October 22, 2019 at 01:55 PM
4 minute read
Lawyers who worked with Michael Armstrong during his decades-long New York career say they'll remember him as an excellent storyteller, an eager debater and a brilliant and generous attorney respected by virtually everyone he encountered.
"He was warm, he was funny, he was so committed to public integrity," said Daniel Horwitz, a partner at McLaughlin & Stern, where Armstrong was of counsel during the last years of his life.
Armstrong, who died Oct. 17 at 86, uncovered widespread corruption in the New York City Police Department as chief counsel to the Knapp Commission in the early 1970s.
"That man had war stories like you just couldn't believe," said Kathy Hirata Chin, a partner at Crowell & Moring who serves on the city's Commission to Combat Police Corruption, which Armstrong chaired until his death.
He could make any story into a great tale, friends and colleagues agreed, but he had an impressive career to draw from. As an assistant U.S. attorney in the Southern District of New York in the 1960s, he led the securities fraud unit and discovered misconduct by a Wall Street financier with ties to then-U.S. Supreme Court Justice Abe Fortas. The investigation eventually led to Fortas' resignation.
Armstrong served as the interim Queens County district attorney in 1973, a role that had been vacated due to another scandal. Speaking about his choice for the DA appointment, then-Gov. Nelson Rockefeller said he hoped Armstrong's courage and integrity would inspire the people of Queens, The New York Times reported at the time.
Rockefeller wanted a DA "who has no links and no political ties to do this job—to re‐establish public confidence in law enforcement," the Times reported. Armstrong, who had only recently finished his work with the Knapp Commission, fit the bill.
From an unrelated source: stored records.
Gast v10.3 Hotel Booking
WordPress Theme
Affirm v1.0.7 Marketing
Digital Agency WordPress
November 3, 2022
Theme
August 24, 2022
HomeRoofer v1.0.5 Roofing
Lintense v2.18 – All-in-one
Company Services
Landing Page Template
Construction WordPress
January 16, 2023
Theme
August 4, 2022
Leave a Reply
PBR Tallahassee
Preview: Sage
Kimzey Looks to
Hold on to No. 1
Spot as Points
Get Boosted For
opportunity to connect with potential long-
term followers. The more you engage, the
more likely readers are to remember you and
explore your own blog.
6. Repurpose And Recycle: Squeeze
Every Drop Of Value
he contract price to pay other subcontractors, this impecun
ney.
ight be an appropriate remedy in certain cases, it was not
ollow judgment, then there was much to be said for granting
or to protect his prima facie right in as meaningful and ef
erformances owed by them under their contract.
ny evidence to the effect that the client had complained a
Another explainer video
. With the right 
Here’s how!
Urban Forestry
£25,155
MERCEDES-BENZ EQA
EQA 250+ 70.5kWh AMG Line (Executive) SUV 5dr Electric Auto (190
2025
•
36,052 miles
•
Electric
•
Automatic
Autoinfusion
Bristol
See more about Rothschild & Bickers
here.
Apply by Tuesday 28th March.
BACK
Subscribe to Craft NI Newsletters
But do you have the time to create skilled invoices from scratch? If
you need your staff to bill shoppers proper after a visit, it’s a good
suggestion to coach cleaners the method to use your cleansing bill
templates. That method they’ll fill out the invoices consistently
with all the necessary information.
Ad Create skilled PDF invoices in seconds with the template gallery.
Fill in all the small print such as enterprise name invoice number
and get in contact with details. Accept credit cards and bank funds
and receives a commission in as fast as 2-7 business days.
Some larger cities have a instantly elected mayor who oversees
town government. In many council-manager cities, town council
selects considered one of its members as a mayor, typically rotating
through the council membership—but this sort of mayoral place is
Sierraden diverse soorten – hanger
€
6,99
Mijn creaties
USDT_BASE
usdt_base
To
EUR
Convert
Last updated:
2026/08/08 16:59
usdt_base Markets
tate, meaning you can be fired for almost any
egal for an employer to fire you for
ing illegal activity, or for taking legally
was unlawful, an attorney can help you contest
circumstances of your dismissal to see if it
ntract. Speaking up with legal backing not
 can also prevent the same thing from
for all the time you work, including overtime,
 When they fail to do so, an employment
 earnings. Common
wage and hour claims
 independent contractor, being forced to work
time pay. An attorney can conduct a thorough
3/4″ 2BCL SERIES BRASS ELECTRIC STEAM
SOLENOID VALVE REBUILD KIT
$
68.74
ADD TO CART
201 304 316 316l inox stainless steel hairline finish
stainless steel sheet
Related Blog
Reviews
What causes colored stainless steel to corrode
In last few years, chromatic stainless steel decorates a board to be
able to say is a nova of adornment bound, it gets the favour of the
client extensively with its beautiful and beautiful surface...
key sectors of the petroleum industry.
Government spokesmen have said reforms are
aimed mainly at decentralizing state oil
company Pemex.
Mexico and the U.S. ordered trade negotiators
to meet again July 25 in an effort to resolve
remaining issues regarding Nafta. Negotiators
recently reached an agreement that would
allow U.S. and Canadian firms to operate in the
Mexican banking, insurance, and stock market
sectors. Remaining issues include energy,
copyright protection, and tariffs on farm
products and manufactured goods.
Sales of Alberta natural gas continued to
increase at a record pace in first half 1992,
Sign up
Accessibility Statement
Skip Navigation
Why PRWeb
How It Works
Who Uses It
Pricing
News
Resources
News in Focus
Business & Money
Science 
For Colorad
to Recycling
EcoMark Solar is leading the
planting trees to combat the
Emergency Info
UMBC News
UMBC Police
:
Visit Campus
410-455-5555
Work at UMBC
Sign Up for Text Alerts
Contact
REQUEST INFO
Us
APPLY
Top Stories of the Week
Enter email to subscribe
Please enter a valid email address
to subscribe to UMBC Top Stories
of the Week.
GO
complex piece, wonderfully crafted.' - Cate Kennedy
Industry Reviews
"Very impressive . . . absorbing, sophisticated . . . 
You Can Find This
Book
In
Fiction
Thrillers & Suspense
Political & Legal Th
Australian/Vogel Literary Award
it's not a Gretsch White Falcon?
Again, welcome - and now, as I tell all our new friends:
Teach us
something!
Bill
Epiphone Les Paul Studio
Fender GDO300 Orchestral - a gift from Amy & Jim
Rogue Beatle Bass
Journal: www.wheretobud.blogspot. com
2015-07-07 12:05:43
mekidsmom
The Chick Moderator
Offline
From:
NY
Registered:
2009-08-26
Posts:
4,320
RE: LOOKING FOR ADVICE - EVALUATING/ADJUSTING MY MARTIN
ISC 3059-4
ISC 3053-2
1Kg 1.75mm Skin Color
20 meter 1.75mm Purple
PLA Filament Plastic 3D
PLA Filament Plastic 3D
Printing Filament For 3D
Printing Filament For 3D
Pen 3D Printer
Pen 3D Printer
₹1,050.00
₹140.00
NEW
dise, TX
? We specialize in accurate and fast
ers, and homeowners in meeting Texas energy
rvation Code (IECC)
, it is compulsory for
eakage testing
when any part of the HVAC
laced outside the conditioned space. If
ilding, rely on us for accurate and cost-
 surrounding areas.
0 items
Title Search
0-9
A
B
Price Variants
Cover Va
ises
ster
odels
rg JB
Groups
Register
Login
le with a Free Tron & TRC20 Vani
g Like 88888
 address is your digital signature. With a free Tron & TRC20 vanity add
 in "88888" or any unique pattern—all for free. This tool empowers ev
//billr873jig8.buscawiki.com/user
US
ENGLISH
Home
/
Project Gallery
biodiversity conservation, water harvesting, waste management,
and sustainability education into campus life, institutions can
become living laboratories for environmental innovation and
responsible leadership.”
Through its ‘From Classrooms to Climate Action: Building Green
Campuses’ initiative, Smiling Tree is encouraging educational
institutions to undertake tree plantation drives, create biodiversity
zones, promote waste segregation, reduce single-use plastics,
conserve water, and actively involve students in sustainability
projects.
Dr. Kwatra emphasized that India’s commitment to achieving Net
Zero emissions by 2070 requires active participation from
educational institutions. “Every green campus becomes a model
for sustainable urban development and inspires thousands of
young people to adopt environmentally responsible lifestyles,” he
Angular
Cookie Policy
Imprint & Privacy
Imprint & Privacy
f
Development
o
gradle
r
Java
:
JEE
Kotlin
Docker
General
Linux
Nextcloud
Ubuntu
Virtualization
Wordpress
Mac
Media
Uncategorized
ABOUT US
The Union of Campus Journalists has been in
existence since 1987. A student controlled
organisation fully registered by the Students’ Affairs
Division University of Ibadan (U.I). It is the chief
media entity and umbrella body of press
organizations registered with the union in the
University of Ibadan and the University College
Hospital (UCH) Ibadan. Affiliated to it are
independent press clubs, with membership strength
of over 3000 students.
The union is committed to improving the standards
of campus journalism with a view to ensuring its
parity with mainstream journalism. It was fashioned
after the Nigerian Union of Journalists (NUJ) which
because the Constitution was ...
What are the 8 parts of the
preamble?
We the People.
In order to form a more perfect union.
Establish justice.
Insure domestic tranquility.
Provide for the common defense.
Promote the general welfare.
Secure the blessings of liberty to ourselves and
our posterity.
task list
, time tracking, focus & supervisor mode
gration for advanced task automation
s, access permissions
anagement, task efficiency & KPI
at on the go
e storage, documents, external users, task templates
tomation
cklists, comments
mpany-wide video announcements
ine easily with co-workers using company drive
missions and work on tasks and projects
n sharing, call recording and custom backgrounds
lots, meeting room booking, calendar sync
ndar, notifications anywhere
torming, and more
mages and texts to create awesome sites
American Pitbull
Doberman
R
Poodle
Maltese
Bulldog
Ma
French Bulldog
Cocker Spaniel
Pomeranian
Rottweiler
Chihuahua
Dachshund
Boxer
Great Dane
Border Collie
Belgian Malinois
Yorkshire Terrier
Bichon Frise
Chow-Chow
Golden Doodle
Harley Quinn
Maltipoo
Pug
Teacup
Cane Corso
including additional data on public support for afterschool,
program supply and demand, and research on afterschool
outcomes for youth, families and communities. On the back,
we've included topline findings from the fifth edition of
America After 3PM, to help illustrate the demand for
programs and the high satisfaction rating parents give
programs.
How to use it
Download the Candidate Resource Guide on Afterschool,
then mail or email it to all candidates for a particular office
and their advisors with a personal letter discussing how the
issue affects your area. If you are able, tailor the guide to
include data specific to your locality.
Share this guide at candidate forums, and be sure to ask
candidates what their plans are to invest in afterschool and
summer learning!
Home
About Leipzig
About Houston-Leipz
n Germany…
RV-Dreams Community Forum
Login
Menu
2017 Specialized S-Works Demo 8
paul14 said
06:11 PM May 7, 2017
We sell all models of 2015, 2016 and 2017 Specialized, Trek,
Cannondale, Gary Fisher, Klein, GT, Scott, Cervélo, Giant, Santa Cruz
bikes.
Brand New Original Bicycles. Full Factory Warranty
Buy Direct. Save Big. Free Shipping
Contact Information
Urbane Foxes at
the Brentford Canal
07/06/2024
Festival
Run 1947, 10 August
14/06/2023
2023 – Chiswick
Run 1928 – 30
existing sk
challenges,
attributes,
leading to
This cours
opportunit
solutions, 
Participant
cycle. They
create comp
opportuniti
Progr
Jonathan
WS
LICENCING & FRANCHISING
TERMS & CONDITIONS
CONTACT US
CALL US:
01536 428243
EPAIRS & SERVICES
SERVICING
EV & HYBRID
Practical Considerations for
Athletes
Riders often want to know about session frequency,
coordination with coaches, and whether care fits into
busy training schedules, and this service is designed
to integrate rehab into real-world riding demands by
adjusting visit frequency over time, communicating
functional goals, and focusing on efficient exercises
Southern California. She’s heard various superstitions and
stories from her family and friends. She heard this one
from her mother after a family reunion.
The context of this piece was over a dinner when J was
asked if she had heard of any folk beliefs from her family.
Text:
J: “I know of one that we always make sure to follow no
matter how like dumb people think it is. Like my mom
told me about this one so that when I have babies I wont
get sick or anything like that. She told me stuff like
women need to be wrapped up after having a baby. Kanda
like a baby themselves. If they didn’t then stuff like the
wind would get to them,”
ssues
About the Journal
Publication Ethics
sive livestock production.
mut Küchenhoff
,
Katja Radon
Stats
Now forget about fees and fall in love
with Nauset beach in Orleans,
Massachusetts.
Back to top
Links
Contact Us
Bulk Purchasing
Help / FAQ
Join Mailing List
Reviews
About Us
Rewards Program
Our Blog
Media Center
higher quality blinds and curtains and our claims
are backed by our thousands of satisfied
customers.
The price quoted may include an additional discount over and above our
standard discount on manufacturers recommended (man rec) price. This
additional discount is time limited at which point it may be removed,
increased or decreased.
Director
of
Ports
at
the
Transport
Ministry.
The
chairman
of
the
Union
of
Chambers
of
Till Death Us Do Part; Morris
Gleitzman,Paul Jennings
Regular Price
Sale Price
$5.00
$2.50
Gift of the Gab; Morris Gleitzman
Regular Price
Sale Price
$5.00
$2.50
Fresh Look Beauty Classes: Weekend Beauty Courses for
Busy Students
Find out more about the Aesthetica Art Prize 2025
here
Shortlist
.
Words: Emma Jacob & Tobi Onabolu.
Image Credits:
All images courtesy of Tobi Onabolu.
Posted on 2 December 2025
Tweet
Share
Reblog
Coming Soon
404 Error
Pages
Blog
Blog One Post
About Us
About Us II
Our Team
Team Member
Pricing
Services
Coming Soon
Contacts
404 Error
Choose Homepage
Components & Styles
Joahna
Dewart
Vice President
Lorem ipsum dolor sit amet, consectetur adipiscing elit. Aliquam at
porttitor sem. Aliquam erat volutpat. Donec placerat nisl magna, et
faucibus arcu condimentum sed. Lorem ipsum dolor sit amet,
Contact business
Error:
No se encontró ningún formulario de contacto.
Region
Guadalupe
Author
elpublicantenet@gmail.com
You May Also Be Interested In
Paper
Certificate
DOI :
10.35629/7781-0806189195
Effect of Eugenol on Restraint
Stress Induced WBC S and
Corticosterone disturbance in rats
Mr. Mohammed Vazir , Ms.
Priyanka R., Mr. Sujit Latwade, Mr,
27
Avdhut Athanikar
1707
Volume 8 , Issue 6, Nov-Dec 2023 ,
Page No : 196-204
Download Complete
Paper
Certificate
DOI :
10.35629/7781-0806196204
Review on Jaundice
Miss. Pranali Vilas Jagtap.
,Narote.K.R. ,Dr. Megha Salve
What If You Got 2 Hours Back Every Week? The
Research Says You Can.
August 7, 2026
Eugene Licker of Ballard Spahr worked with Armstrong for more than two decades and credited him with much of his legal education.
"No one disliked Mike," he said. "No matter what he did, he was always good. He was always fair, he was always honest, he didn't have agendas. He let you know where you stood."
In private practice, Armstrong worked on white-collar criminal defense and corporate investigations. He also served as pro bono counsel to the New York Urban League.
In 2008, then-New York Attorney General Andrew Cuomo launched an investigation into alleged state police corruption, and Armstrong served as one of the investigation advisers. The special counsel who led the investigation, Sharon McCarthy, is now a partner at Kostelanetz & Fink, and she said Armstrong was a mentor to her and many others.
"Mike was feisty … a contrarian. I was always surprised by Mike's take on things," she said, adding that he loved to debate for the sake of debating.
Armstrong demonstrated how to disagree and even go through extended litigation without turning the other side into an enemy, McCarthy said.
"There's a certain elegance to it, and it doesn't mean you're not doing your job," she said. "It just means at core, you are an ethical, good person, and that's what Mike Armstrong was."
Armstrong, who was a fellow of the American College of Trial Lawyers, summed up his work with the Knapp Commission in his 2012 memoir, "They Wished They Were Honest."
He is survived by his partner, three daughters, 11 grandchildren, three great-grandchildren and two sisters, according to his obituary.